[Saved entries]
--

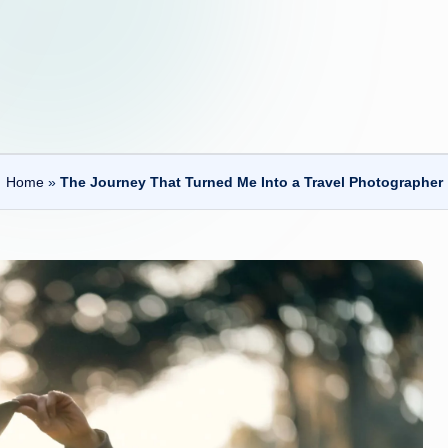
Home
»
The Journey That Turned Me Into a Travel Photographer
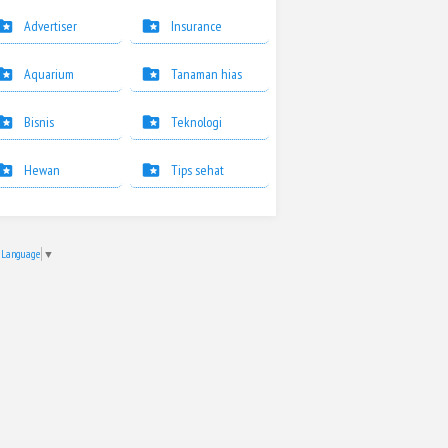
Advertiser
Insurance
Aquarium
Tanaman hias
Bisnis
Teknologi
Hewan
Tips sehat
t Language
▼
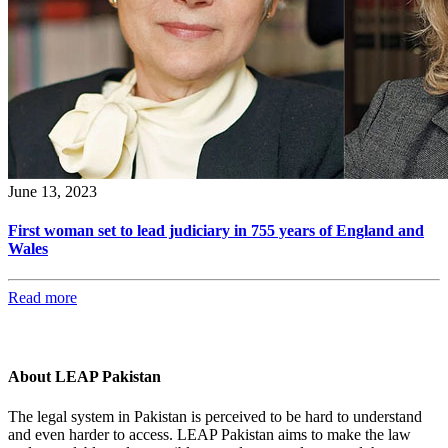
June 13, 2023
First woman set to lead judiciary in 755 years of England and
Wales
Read more
About LEAP Pakistan
The legal system in Pakistan is perceived to be hard to understand
and even harder to access. LEAP Pakistan aims to make the law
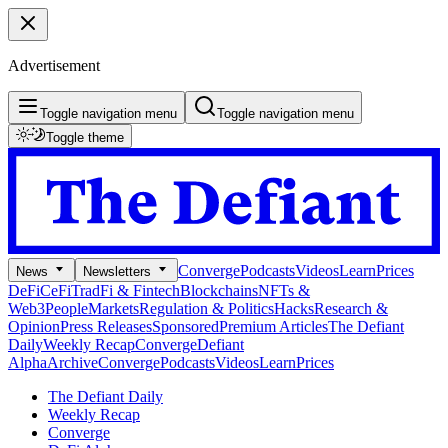
Advertisement
Toggle navigation menu
Toggle navigation menu
Toggle theme
Converge
Podcasts
Videos
Learn
Prices
News
Newsletters
DeFi
CeFi
TradFi & Fintech
Blockchains
NFTs &
Web3
People
Markets
Regulation & Politics
Hacks
Research &
Opinion
Press Releases
Sponsored
Premium Articles
The Defiant
Daily
Weekly Recap
Converge
Defiant
Alpha
Archive
Converge
Podcasts
Videos
Learn
Prices
The Defiant Daily
Weekly Recap
Converge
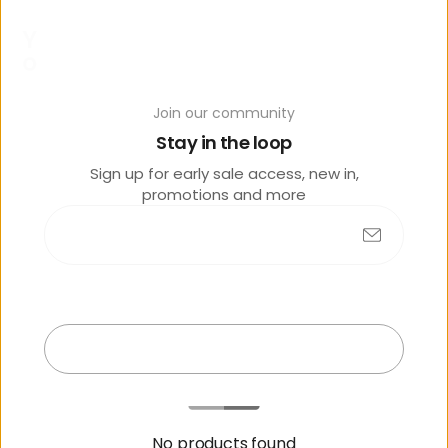
Y
o
u
m
Join our community
a
Stay in the loop
y
al
Sign up for early sale access, new in,
s
promotions and more
o
lik
e
Submit
Exit
No products found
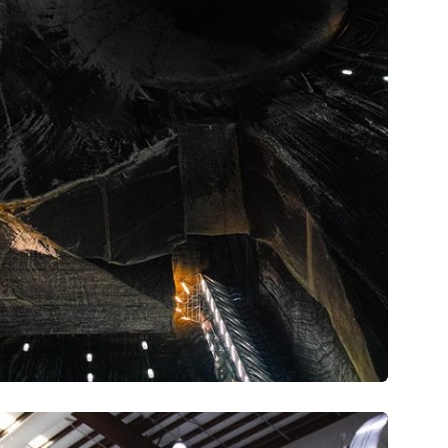
Intime HQ
tare quam littera gothica, quam nunc.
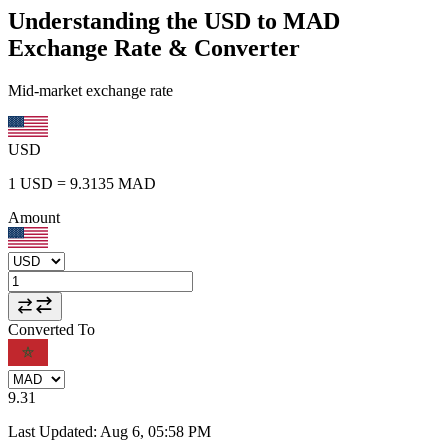
Understanding the USD to MAD
Exchange Rate & Converter
Mid-market exchange rate
USD
1
USD
=
9.3135
MAD
Amount
Converted To
9.31
Last Updated
:
Aug 6, 05:58 PM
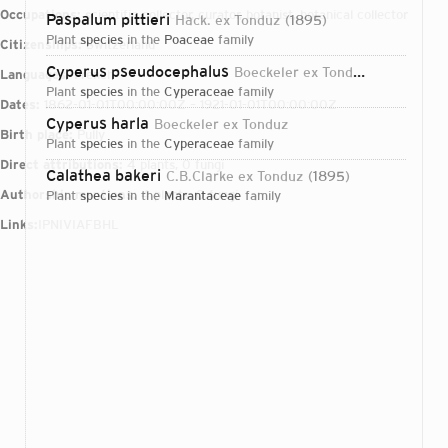
Occupations:
scientific collector, curator, botanist, botanical collector
Paspalum pittieri
Hack. ex Tonduz
1895
plant
species
in the
Poaceae
family
Citizenships:
Switzerland
Cyperus pseudocephalus
Boeckeler ex Tonduz
1895
Languages:
French
plant
species
in the
Cyperaceae
family
Dates:
1862-01-01T00:00:00Z – 1921-01-01T00:00:00Z
Cyperus harla
Boeckeler ex Tonduz
Birth place:
Pully
plant
species
in the
Cyperaceae
family
Direct attributions:
4 plants, 0 fungi
Calathea bakeri
C.B.Clarke ex Tonduz
1895
Authorship mentions:
4 plants, 0 fungi
plant
species
in the
Marantaceae
family
Links:
IPNI
VIAF
BHL
Login...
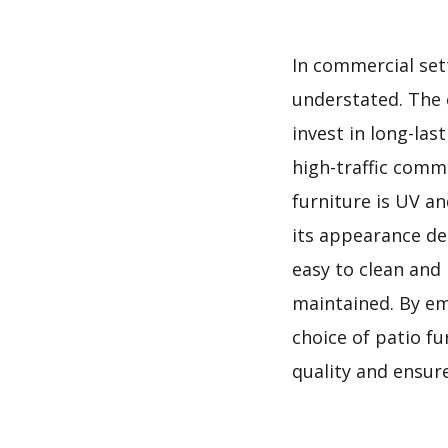
In commercial sett
understated. The e
invest in long-las
high-traffic comme
furniture is UV an
its appearance de
easy to clean and
maintained. By em
choice of patio f
quality and ensure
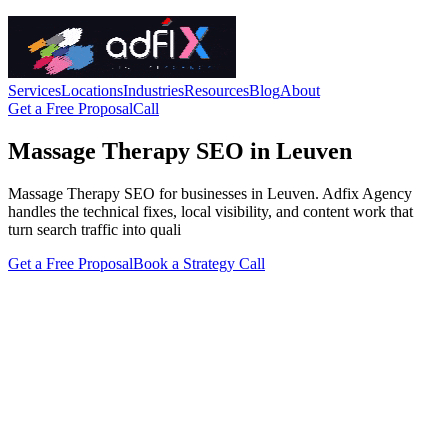
Services
Locations
Industries
Resources
Blog
About
Get a Free Proposal
Call
Massage Therapy SEO in Leuven
Massage Therapy SEO for businesses in Leuven. Adfix Agency
handles the technical fixes, local visibility, and content work that
turn search traffic into quali
Get a Free Proposal
Book a Strategy Call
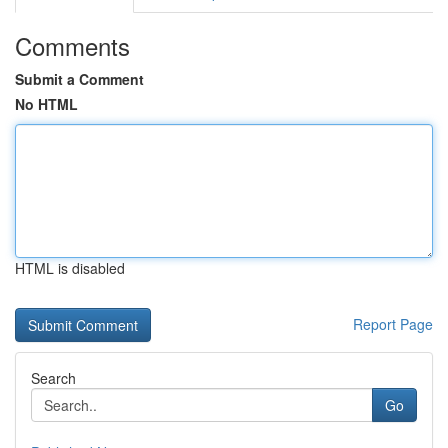
Comments
Submit a Comment
No HTML
HTML is disabled
Report Page
Search
Go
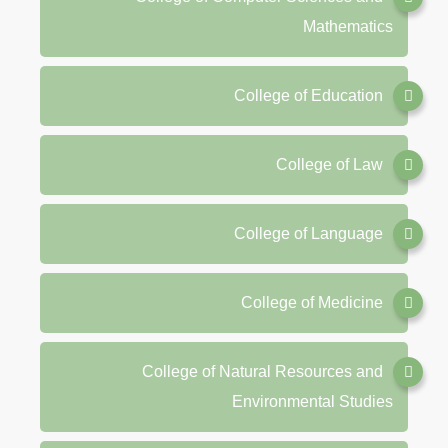
Mathematics
College of Education
College of Law
College of Language
College of Medicine
College of Natural Resources and
Environmental Studies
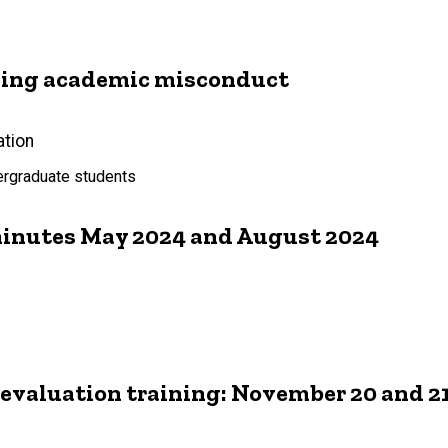
dling academic misconduct
ation
dergraduate students
inutes May 2024 and August 2024
 evaluation training: November 20 and 21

--

> _REQUIRED WORK_
All entries must be output unchanged, with every picture omitted.

> _REPLY_
Home
»
The Journey That Turned Me Into a Travel Photographer
Advertiser
Insurance
Aquarium
Tanaman hias
Bisnis
Teknologi
Hewan
Tips sehat
t Language
▼
June 13, 2023
First woman set to lead judiciary in 755 years of England and
Wales
Read more
About LEAP Pakistan
The legal system in Pakistan is perceived to be hard to understand
and even harder to access. LEAP Pakistan aims to make the law
Advertisement
Toggle navigation menu
Toggle navigation menu
Toggle theme
Converge
Podcasts
Videos
Learn
Prices
News
Newsletters
DeFi
CeFi
TradFi & Fintech
Blockchains
NFTs &
Web3
People
Markets
Regulation & Politics
Hacks
Research &
Opinion
Press Releases
Sponsored
Premium Articles
The Defiant
Daily
Weekly Recap
Converge
Defiant
Alpha
Archive
Converge
Podcasts
Videos
Learn
Prices
The Defiant Daily
Weekly Recap
Converge
Y
o
u
m
Join our community
a
Stay in the loop
y
al
Sign up for early sale access, new in,
s
promotions and more
o
lik
e
Submit
Exit
No products found
Intime HQ
tare quam littera gothica, quam nunc.
Understanding the USD to MAD
Exchange Rate & Converter
Mid-market exchange rate
USD
1
USD
=
9.3135
MAD
Amount
Converted To
9.31
Last Updated
:
Aug 6, 05:58 PM
Occupations:
scientific collector, curator, botanist, botanical collector
Paspalum pittieri
Hack. ex Tonduz
1895
plant
species
in the
Poaceae
family
Citizenships:
Switzerland
Cyperus pseudocephalus
Boeckeler ex Tonduz
1895
Languages:
French
plant
species
in the
Cyperaceae
family
Dates:
1862-01-01T00:00:00Z – 1921-01-01T00:00:00Z
Cyperus harla
Boeckeler ex Tonduz
Birth place:
Pully
plant
species
in the
Cyperaceae
family
Direct attributions:
4 plants, 0 fungi
Calathea bakeri
C.B.Clarke ex Tonduz
1895
Authorship mentions:
4 plants, 0 fungi
plant
species
in the
Marantaceae
family
Links:
IPNI
VIAF
BHL
Login...
In commercial sett
understated. The e
invest in long-las
high-traffic comme
furniture is UV an
its appearance de
easy to clean and
maintained. By em
choice of patio f
quality and ensure
Services
Locations
Industries
Resources
Blog
About
Get a Free Proposal
Call
Massage Therapy SEO in Leuven
Massage Therapy SEO for businesses in Leuven. Adfix Agency
handles the technical fixes, local visibility, and content work that
turn search traffic into quali
Get a Free Proposal
Book a Strategy Call
Comments
Submit a Comment
No HTML
HTML is disabled
Report Page
Search
Go
Mathematics
College of Education
College of Law
College of Language
College of Medicine
College of Natural Resources and
Environmental Studies
dling academic misconduct
ation
dergraduate students
inutes May 2024 and August 2024
 evaluation training: November 20 and 21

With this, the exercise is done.